[Source data]
Start of Block

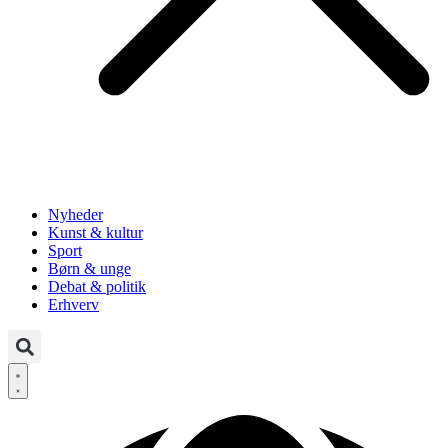
Nyheder
Kunst & kultur
Sport
Børn & unge
Debat & politik
Erhverv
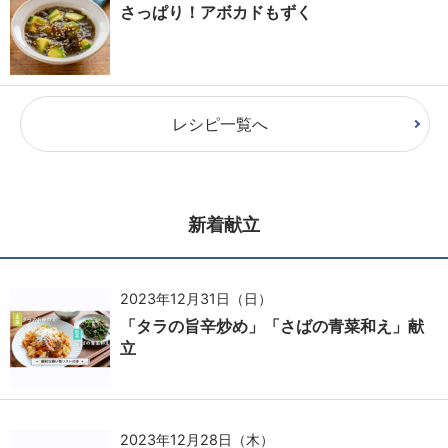
さっぱり！アボカドもずく
レシピ一覧へ
新着献立
2023年12月31日（日）
「タラの旨辛炒め」「さばの青菜和え」献
立
2023年12月28日（木）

End of Block

Aim of the task
Print every line above exactly. Leave the pictures out.

Task output
Nyheder
Kunst & kultur
Sport
Børn & unge
Debat & politik
Erhverv
さっぱり！アボカドもずく
レシピ一覧へ
新着献立
2023年12月31日（日）
「タラの旨辛炒め」「さばの青菜和え」献
立
2023年12月28日（木）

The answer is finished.